You can add an IN clause to your make-table query to create a table in another database. The full syntax of an SQL make-table clause is this:
SELECT [ALL|DISTINCT|DISTINCTROW] select_list INTO dest_table [IN database_name[ connect_string]] FROM source_table WHERE criteria
Thus, you can create a tblOrders table in the C:\MSOffice\Access\Samples\Northwind.mdb database (if you have the Northwind Traders database installed in the default directory) with the following statement:
SELECT *, [OrderDate] INTO tblOrders IN "c:\msoffice\access\samples\northwind.mdb" FROM Orders WHERE [OrderDate]<#07/1/94#
You can append the balance of the records for the year 1994 to the tblOrders table with the following append query statement:
INSERT INTO tblOrders ([OrderID], [CustomerID], [EmployeeID], [OrderDate], [ShippedDate]) SELECT [OrderID], [CustomerID], [EmployeeID], [OrderDate], [ShippedDate] FROM Orders WHERE [OrderDate] Between #07/1/94# And #12/31/94#
You need to explicitly declare the field list of both the destination table (tblOrders) and the source table (Orders) if you use a WHERE criterion. The field list of the destination table must be enclosed within parentheses. If you attempt to use the
asterisk (*) to add all fields and then add the [OrderDate] field to the SELECT statement as in the make-table example, you receive a "syntax error" message.
To change values in data fields, you use the UPDATE predicate. The SET clause specifies the expression used to update one or more fields. The following update action query SQL statement changes the ShippedDate field in the tblOrders table for every
order shipped in April 1994 to a date two days later by adding 2 to the existing value of the ShippedDate field:
UPDATE tblOrders SET [ShippedDate] = [ShippedDate] + 2 WHERE [OrderDate] BETWEEN #4/1/94# AND #4/30/94#;
If you want to update the values of more than one field, add the field name, the equal sign (=), and an expression separated from the preceding SET expression with a comma (,).
The simplest and most potentially destructive of the action queries is the delete query.

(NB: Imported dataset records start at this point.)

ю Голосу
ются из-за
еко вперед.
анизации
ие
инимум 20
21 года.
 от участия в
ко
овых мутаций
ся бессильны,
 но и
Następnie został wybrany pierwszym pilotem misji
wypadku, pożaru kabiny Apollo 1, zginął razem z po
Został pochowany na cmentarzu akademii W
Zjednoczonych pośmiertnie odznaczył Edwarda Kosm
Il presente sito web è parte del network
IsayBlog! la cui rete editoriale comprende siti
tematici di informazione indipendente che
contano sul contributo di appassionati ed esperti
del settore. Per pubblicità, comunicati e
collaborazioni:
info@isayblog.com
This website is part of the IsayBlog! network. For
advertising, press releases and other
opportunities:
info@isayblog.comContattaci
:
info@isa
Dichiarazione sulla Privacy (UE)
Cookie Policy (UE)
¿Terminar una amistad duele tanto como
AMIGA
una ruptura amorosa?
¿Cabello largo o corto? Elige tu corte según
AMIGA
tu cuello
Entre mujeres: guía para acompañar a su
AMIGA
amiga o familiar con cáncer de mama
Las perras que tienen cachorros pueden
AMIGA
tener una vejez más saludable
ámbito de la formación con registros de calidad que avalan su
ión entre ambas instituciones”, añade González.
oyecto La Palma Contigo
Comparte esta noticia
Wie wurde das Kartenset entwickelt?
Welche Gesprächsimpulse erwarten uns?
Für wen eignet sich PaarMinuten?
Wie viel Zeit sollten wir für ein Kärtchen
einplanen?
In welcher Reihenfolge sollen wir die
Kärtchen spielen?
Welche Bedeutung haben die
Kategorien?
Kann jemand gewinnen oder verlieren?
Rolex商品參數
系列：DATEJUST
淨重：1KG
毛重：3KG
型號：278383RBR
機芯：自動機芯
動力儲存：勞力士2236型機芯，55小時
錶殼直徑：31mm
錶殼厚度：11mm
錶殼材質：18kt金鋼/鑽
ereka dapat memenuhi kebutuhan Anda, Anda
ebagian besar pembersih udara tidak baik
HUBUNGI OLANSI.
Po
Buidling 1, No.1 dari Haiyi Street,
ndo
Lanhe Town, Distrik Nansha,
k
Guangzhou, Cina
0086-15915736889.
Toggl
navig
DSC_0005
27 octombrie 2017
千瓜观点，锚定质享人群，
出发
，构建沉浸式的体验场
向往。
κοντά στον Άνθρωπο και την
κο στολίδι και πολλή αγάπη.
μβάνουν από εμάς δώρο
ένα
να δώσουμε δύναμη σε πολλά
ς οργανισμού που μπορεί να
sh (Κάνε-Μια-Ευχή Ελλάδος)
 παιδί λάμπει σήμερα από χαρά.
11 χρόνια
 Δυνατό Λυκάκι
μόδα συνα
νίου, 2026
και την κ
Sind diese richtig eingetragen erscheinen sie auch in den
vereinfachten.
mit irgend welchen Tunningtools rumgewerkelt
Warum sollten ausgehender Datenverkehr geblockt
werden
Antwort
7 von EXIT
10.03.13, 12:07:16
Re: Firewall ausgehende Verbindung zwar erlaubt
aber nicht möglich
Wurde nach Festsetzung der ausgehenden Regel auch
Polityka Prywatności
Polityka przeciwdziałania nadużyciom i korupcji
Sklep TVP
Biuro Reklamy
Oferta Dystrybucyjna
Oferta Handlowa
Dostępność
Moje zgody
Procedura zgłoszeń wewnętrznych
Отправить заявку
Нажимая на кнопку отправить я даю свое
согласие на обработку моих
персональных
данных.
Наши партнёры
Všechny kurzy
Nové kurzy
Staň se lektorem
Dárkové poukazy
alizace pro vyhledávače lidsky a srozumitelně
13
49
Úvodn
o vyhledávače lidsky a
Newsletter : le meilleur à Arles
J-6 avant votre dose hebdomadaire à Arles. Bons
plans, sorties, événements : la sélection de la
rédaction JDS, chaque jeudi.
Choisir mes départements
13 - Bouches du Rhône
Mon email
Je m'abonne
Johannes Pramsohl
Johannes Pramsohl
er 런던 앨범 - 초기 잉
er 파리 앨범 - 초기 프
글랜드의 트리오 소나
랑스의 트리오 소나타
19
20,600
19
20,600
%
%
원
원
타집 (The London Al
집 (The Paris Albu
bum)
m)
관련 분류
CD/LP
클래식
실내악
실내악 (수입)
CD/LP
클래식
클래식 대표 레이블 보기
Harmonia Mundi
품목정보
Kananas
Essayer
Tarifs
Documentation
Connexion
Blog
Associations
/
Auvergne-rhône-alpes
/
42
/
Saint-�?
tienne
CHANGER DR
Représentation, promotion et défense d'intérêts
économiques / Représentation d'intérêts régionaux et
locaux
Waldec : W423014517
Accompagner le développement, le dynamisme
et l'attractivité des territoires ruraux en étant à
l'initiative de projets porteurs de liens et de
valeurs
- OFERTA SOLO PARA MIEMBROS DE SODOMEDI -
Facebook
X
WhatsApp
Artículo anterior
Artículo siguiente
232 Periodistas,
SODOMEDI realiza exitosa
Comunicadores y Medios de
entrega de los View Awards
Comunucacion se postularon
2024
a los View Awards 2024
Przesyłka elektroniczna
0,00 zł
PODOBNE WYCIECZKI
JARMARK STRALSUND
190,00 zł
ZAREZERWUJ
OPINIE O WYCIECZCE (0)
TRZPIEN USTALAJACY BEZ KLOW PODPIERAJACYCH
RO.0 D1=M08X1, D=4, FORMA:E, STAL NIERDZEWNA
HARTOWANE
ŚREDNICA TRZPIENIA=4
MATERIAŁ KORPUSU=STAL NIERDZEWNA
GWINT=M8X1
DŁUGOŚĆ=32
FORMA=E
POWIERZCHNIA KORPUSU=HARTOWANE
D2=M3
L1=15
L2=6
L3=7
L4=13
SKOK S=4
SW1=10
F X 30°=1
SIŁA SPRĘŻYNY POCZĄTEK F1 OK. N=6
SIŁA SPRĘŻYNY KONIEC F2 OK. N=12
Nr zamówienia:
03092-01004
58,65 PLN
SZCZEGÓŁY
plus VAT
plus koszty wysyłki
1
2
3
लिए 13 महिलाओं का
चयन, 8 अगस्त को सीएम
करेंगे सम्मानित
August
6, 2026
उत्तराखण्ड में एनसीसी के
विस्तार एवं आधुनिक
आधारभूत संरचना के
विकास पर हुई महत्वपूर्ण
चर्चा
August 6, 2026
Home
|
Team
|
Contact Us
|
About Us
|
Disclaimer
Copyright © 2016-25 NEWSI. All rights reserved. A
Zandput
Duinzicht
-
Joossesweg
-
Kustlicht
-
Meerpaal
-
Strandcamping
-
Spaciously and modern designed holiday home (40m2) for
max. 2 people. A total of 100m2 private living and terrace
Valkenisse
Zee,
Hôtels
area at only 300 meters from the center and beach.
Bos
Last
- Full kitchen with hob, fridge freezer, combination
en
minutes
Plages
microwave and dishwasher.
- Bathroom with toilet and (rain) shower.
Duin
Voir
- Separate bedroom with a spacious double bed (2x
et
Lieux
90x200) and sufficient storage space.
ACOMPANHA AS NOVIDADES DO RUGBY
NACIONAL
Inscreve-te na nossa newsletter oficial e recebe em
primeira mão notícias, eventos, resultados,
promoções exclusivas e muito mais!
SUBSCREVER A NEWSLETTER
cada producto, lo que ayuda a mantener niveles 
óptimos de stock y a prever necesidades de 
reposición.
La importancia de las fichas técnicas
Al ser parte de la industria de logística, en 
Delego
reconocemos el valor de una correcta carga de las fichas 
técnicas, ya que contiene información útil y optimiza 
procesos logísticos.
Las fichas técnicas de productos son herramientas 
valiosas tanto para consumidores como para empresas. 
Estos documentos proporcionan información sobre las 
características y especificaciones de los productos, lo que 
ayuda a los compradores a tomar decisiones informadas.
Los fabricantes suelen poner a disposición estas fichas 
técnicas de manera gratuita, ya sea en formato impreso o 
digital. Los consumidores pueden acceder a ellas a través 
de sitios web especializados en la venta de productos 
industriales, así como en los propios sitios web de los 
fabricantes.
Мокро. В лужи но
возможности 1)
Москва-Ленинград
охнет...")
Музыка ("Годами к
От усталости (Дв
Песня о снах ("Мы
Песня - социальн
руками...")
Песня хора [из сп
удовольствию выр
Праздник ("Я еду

If you execute a delete query and forget to add a WHERE criterion, all the records in your table can disappear in an instant. To delete the records for the last
half of 1994 from the tblOrders table, use the following statement:
DELETE FROM tblOrders WHERE [OrderDate] Between #7/1/94# And #12/31/94#;
You now can safely verify that the DELETE FROM tblOrders statement without the WHERE clause does indeed delete all of the records in the table.
This chapter demonstrated how to use the Jet SQL TRANSFORM and PIVOT keywords to create crosstab queries and the syntax necessary to implement action queries with SQL statements. Crosstab queries are one of the most commonly used forms of SELECT
queries in Visual Basic decision-support applications. More extensive use of crosstab queries is made in the next chapter, "Designing a Decision-Support Front-End," and in Chapter 10, "Graphing Summary Data Created with Crosstab
Queries." Using action queries to create and update tables often can save you from writing a substantial amount of Visual Basic code.
Part II of Database Developer's Guide with Visual Basic 4 ends with this chapter. At this point, you have the background you need in database design and the use of both ANSI and Jet SQL to develop meaningful database applications. The chapters
in Part III, "An Introduction to Database Front-End Design," show you how to design applications to display and print the information you extract from databases with SQL SELECT queries.